Most court orders regarding children will place some restrictions on where a parent may establish the primary residence of the children.  Even orders that do not contain geographic restrictions often alter a parent’s possession time with their children based on the parent’s physical distance from the children’s primary residence.  Nevertheless, a variety of issues, like aging family or better job prospects, can necessitate a parent to relocate out of a town, county, or state.  If you are faced with a situation in which a parent under a court ordered possession schedule is considering relocating, it is important to seek the advice of an attorney.  Unfortunately, parental relocation issues rarely resolve by agreement and most require the decision of a Judge.  The Court will consider the present circumstances of the child and how the proposed relocation will affect the child.  It will be important to show the court not just that the relocation will be a good move for the children, but also that the negative effect the move has on the remaining parent’s possession of and access to the children is outweighed by the positive aspects of the move.

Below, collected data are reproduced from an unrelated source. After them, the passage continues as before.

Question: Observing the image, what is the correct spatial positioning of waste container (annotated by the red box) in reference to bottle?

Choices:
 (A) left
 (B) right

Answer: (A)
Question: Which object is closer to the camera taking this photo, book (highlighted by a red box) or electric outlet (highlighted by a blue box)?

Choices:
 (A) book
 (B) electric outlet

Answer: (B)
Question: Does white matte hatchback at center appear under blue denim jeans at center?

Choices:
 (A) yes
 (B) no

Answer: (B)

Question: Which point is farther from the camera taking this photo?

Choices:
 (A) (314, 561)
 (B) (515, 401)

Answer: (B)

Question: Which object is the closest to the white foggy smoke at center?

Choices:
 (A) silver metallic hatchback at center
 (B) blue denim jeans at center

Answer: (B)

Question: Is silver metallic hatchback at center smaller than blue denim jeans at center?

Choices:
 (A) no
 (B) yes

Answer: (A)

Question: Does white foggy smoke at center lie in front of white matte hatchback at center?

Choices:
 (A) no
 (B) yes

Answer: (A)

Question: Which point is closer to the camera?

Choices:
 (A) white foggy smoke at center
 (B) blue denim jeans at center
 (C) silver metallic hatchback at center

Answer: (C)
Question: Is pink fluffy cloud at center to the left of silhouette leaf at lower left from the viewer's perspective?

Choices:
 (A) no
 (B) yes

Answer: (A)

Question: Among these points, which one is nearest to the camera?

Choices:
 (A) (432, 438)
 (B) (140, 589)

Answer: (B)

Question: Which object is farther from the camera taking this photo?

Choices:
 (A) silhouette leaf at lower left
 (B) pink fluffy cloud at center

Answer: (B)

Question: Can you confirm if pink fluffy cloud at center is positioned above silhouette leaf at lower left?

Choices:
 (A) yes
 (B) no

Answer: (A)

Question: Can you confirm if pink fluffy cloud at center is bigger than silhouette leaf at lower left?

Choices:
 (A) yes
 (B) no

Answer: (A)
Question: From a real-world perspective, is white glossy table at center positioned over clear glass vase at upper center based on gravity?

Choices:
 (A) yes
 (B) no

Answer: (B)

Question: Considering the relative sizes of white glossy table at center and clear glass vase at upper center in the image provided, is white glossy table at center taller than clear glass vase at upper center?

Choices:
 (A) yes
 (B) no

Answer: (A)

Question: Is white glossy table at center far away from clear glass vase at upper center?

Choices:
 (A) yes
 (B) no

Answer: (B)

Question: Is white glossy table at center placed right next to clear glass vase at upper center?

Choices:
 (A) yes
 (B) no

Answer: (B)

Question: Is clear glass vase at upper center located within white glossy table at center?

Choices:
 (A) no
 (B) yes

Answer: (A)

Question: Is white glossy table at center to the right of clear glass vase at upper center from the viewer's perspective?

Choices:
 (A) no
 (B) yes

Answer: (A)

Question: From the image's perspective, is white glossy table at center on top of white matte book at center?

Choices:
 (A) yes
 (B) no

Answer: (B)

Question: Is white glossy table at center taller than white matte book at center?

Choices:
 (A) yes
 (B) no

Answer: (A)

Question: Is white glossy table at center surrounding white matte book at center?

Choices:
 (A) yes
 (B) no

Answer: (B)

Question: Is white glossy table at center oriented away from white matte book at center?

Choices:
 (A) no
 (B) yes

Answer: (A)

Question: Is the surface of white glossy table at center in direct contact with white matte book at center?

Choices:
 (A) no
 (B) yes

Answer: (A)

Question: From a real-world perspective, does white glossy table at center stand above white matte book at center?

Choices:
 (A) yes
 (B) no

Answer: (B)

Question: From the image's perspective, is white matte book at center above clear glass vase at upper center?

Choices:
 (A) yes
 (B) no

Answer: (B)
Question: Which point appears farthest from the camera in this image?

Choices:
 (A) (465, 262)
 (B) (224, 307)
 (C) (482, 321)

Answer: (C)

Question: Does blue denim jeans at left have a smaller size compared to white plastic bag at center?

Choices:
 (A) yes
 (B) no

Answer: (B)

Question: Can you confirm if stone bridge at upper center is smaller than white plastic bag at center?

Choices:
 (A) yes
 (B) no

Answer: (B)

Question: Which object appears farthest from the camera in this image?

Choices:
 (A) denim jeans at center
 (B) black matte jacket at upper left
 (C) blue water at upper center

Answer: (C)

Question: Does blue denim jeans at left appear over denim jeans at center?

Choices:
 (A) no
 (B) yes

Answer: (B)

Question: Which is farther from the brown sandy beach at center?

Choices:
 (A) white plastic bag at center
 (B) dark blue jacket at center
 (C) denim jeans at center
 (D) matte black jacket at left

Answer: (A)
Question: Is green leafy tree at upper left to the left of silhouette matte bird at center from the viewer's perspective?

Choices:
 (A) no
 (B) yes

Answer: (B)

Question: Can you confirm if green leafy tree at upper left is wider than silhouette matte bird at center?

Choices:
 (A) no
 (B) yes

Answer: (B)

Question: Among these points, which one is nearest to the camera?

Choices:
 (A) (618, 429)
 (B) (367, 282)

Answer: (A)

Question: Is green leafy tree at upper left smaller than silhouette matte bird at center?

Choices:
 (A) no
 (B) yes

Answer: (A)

Adoption/Termination Parental Rights

Adoptions can be happy events involving additions to a family or the formal creation of parental rights for a step-parent who has been fulfilling the role of a parent for years.  However, many times, an adoption also requires the termination of parental rights for an existing parent.  Often, this formal termination can cause a parent who has otherwise been non-existent to suddenly challenge an adoption in a last effort to preserve their parental rights.  Additionally, an attorney ad litem, who is appointed by the court to represent the proposed adopted child, will make a recommendation to the court regarding the adoption.  Working with an attorney during an adoption is very important for influencing the ad litem to make an appropriate recommendation, as well as, in making sure that the adoption is secure, and ties with the previous parent are completely severed. 

Spousal Maintenance (Alimony)

Texas has strict rules on the availability of what the Texas Family Code calls spousal maintenance, or what many of us understand as alimony.  Not all marriages will qualify for spousal maintenance and most of those that do qualify will only be granted spousal maintenance for a set, relatively short, duration of time.  Consulting with an attorney can help you get a picture of whether you are likely to qualify for spousal maintenance, in what amount and for how long.  An attorney can also help you to negotiate with your spouse, their attorney or the court to maximize or minimize the spousal maintenance paid in any given case.